Design a triage assessment tool that predicts acidosis in children with vomiting, diarrhea, and dehydration.Methods:
A convenience sample of patients aged 3 months to 7 years with vomiting and/or diarrhea were enrolled in the triage area of a pediatric hospital's emergency department (ED). Caretakers of the eligible children completed a parental questionnaire assessing the patient's history of presenting illness. The triage nurse completed a 4-point physical examination assessment form. Collected information from the parental questionnaire and examination findings from the nurses' assessment were analyzed for factors that predicted acidosis in patients which was defined as having a serum bicarbonate level of 16 mmol/L or less or, if unavailable, an end-tidal carbon dioxide of 31 mm Hg or less.Results:
One hundred eighteen of the 130 patients enrolled had either a documented serum bicarbonate level or an end-tidal carbon dioxide and were therefore used in the final analysis for the primary outcome. Twenty-nine patients (25%) had acidosis.

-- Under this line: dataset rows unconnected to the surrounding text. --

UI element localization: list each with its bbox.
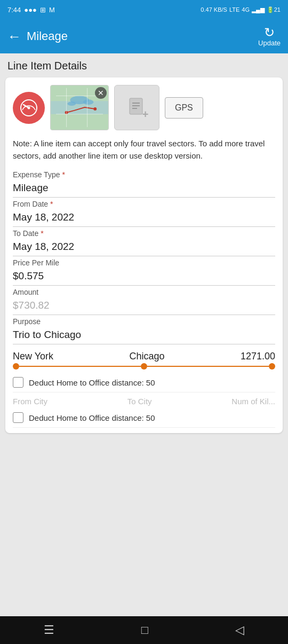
media-row: ✕ + GPS — [13, 85, 275, 130]
expense-type-label: Expense Type * — [13, 170, 275, 179]
purpose-field: Purpose Trio to Chicago — [13, 317, 275, 344]
speedometer-icon — [13, 92, 45, 124]
deduct-checkbox-2[interactable] — [13, 412, 23, 423]
update-label: Update — [258, 39, 281, 47]
section-title: Line Item Details — [5, 60, 283, 72]
update-button[interactable]: ↻ Update — [258, 26, 281, 47]
svg-point-7 — [93, 107, 97, 111]
route-line — [19, 366, 141, 367]
menu-icon[interactable]: ☰ — [44, 623, 54, 637]
to-date-value[interactable]: May 18, 2022 — [13, 239, 275, 256]
note-text: Note: A line item can accept only four t… — [13, 138, 275, 162]
route-to-city: Chicago — [129, 351, 164, 362]
app-bar-left: ← Mileage — [7, 28, 68, 45]
expense-type-field: Expense Type * Mileage — [13, 170, 275, 198]
line-item-card: ✕ + GPS Note: A line item can accept onl — [5, 77, 283, 433]
add-photo-button[interactable]: + — [114, 85, 159, 130]
back-button[interactable]: ← — [7, 28, 21, 45]
amount-label: Amount — [13, 288, 275, 296]
map-close-button[interactable]: ✕ — [95, 87, 107, 99]
price-per-mile-label: Price Per Mile — [13, 258, 275, 267]
from-date-required: * — [50, 200, 53, 208]
placeholder-from-city[interactable]: From City — [13, 397, 47, 406]
expense-type-required: * — [62, 170, 65, 179]
placeholder-to-city[interactable]: To City — [127, 397, 152, 406]
status-left: 7:44 ●●● ⊞ M — [7, 6, 55, 14]
deduct-checkbox-1-label: Deduct Home to Office distance: 50 — [29, 378, 155, 387]
deduct-checkbox-row-2[interactable]: Deduct Home to Office distance: 50 — [13, 408, 275, 428]
from-date-value[interactable]: May 18, 2022 — [13, 209, 275, 227]
deduct-checkbox-1[interactable] — [13, 377, 23, 388]
route-line-2 — [147, 366, 269, 367]
time-label: 7:44 — [7, 6, 21, 14]
purpose-value[interactable]: Trio to Chicago — [13, 327, 275, 344]
from-date-label: From Date * — [13, 200, 275, 208]
back-nav-icon[interactable]: ◁ — [235, 623, 244, 637]
route-dot-start — [13, 363, 19, 370]
placeholder-num-kil[interactable]: Num of Kil... — [231, 397, 275, 406]
app-bar: ← Mileage ↻ Update — [0, 19, 288, 53]
gps-button[interactable]: GPS — [165, 97, 203, 119]
plus-icon: + — [142, 109, 149, 120]
svg-point-5 — [83, 99, 94, 105]
signal-bars: ▂▄▆ — [252, 6, 265, 13]
home-icon[interactable]: □ — [141, 623, 148, 637]
price-per-mile-value[interactable]: $0.575 — [13, 268, 275, 286]
deduct-checkbox-2-label: Deduct Home to Office distance: 50 — [29, 413, 155, 422]
map-thumbnail: ✕ — [50, 85, 109, 130]
to-date-label: To Date * — [13, 229, 275, 238]
from-date-field: From Date * May 18, 2022 — [13, 200, 275, 227]
speedometer-svg — [19, 98, 38, 117]
amount-field: Amount $730.82 — [13, 288, 275, 315]
page-content: Line Item Details — [0, 53, 288, 439]
mail-icon: M — [49, 6, 55, 14]
app-bar-title: Mileage — [27, 29, 68, 43]
deduct-checkbox-row-1[interactable]: Deduct Home to Office distance: 50 — [13, 373, 275, 392]
bottom-nav: ☰ □ ◁ — [0, 616, 288, 644]
route-dot-end — [269, 363, 275, 370]
update-icon: ↻ — [264, 26, 275, 39]
amount-value[interactable]: $730.82 — [13, 297, 275, 315]
svg-point-6 — [68, 101, 76, 106]
add-photo-icon-wrapper: + — [125, 96, 149, 120]
status-bar: 7:44 ●●● ⊞ M 0.47 KB/S LTE 4G ▂▄▆ 🔋21 — [0, 0, 288, 19]
route-distance: 1271.00 — [241, 351, 275, 362]
battery-icon: 🔋21 — [267, 6, 281, 13]
to-date-required: * — [41, 229, 43, 238]
route-dot-mid — [141, 363, 147, 370]
lte-label: LTE — [229, 6, 239, 13]
signal-4g: 4G — [242, 6, 250, 13]
route-from-city: New York — [13, 351, 53, 362]
widget-icon: ⊞ — [40, 6, 46, 14]
purpose-label: Purpose — [13, 317, 275, 326]
route-row: New York Chicago 1271.00 — [13, 347, 275, 362]
network-speed: 0.47 KB/S — [201, 6, 227, 13]
to-date-field: To Date * May 18, 2022 — [13, 229, 275, 256]
expense-type-value[interactable]: Mileage — [13, 180, 275, 198]
svg-point-1 — [28, 106, 30, 109]
placeholder-row: From City To City Num of Kil... — [13, 392, 275, 408]
price-per-mile-field: Price Per Mile $0.575 — [13, 258, 275, 286]
dots-icon: ●●● — [24, 6, 37, 14]
status-right: 0.47 KB/S LTE 4G ▂▄▆ 🔋21 — [201, 6, 281, 13]
route-dots-row — [13, 362, 275, 373]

Univariate predictors of acidosis were younger age (mean [SD], 1.7 [1.4] vs. 3.1 [2.2] years, P = 0.002), previous evaluation by the primary care physician (62% vs. 33%, P = 0.008), being sent in by the primary care physician (66% vs. 33%, P = 0.002), and a worse overall appearance based on the triage nurse's mark on a 0-cm ("alert/playful") to 10-cm ("lethargic/limp") visual analog scale (3.7 [2.8] vs. 2.4 [2.2] cm, P = 0.013). A regression tree analysis identified age younger than 2 years, dry mucous membranes, and duration of illness more than 2 days as sequential factors predictive of patients at risk for acidosis. This decision tree identified patients with acidosis with an 89.7% sensitivity (95% confidence interval, 71.5%-97.3%) and a 93.6% negative predictive value (95% confidence interval, 81.4%-98.3%).Conclusions
The stepwise regression tree triage assessment tool dichotomizing patients based on age younger than 2 years, dry mucous membranes, and days of illness more than 2 days was able to predict acidosis with 90% sensitivity in patients presenting to the ED for evaluation of gastroenteritis. Identifying patients with acidosis early in their ED course allows the treating ED physician to focus more attention and resources toward rehydrating this at-risk population of patients with gastroenteritis.